-- Entries provided follows --

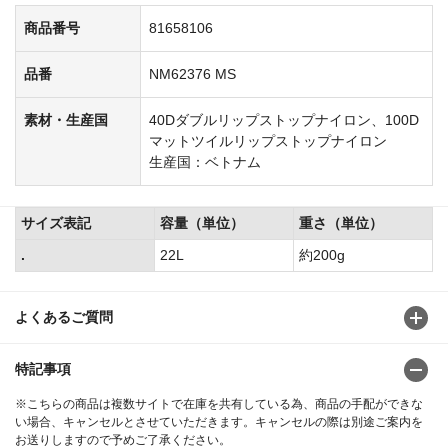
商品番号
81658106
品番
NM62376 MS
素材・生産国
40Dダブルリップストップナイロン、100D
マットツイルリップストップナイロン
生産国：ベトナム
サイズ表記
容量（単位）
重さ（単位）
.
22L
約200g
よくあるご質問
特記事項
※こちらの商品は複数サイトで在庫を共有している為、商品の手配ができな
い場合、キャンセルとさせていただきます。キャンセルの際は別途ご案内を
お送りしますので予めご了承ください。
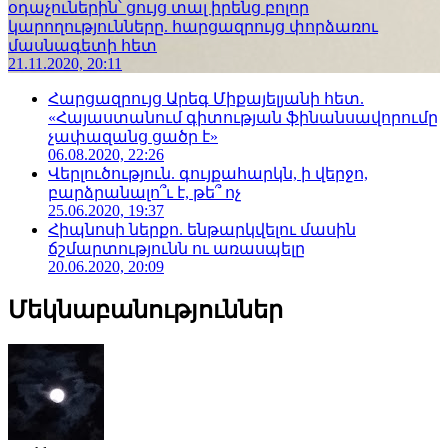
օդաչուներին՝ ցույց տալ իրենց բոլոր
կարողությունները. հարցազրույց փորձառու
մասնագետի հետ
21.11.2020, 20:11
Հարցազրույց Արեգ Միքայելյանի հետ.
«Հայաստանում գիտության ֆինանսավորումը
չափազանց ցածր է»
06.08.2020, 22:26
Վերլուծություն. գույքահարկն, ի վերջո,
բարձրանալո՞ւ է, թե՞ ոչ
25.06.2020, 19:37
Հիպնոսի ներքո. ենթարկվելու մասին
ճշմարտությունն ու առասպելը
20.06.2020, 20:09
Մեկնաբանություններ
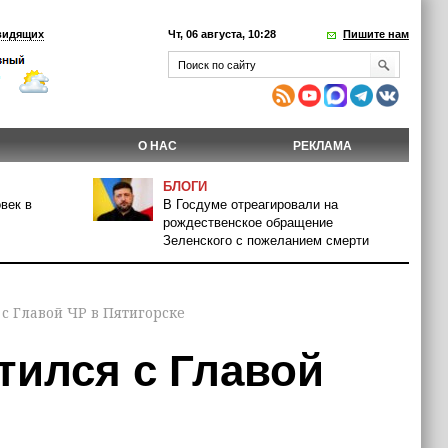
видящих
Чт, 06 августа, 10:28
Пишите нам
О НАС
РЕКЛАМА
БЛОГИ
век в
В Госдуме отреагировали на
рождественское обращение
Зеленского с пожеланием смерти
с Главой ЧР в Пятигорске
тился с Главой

-- Entries provided concluded --
-- Entries provided follows --

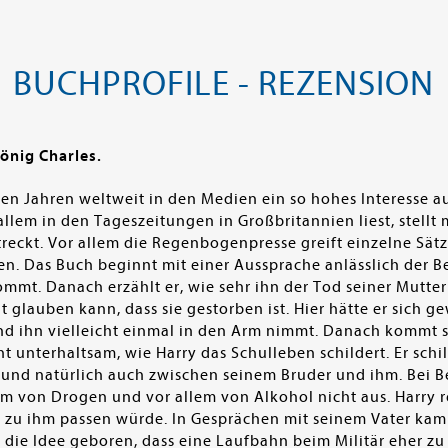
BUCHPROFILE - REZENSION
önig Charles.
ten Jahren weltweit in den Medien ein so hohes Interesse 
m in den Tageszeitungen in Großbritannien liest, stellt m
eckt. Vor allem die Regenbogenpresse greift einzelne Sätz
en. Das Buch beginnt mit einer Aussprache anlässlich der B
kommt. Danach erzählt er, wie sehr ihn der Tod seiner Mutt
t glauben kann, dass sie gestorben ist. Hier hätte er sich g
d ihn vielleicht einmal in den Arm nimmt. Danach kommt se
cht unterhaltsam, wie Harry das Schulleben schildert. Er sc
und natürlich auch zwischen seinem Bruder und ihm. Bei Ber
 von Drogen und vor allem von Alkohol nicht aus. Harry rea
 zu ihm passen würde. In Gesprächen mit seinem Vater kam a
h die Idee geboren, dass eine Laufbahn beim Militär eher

-- Entries provided concluded --
-- Entries provided follows --

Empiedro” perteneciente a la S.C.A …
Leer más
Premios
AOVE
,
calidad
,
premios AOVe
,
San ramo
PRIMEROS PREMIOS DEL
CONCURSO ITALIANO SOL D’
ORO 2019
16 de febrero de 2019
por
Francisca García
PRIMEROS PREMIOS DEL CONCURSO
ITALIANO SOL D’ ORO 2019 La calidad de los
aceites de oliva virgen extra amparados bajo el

-- Entries provided concluded --

Work task: Your answer must be the exact lines from the records above, from the one containing "օդաչուներին՝ ցույց տալ իրենց բոլոր" through the one containing "тился с Главой", both included, with every picture left out.

Exercise solution:
օդաչուներին՝ ցույց տալ իրենց բոլոր
կարողությունները. հարցազրույց փորձառու
մասնագետի հետ
21.11.2020, 20:11
Հարցազրույց Արեգ Միքայելյանի հետ.
«Հայաստանում գիտության ֆինանսավորումը
չափազանց ցածր է»
06.08.2020, 22:26
Վերլուծություն. գույքահարկն, ի վերջո,
բարձրանալո՞ւ է, թե՞ ոչ
25.06.2020, 19:37
Հիպնոսի ներքո. ենթարկվելու մասին
ճշմարտությունն ու առասպելը
20.06.2020, 20:09
Մեկնաբանություններ
видящих
Чт, 06 августа, 10:28
Пишите нам
О НАС
РЕКЛАМА
БЛОГИ
век в
В Госдуме отреагировали на
рождественское обращение
Зеленского с пожеланием смерти
с Главой ЧР в Пятигорске
тился с Главой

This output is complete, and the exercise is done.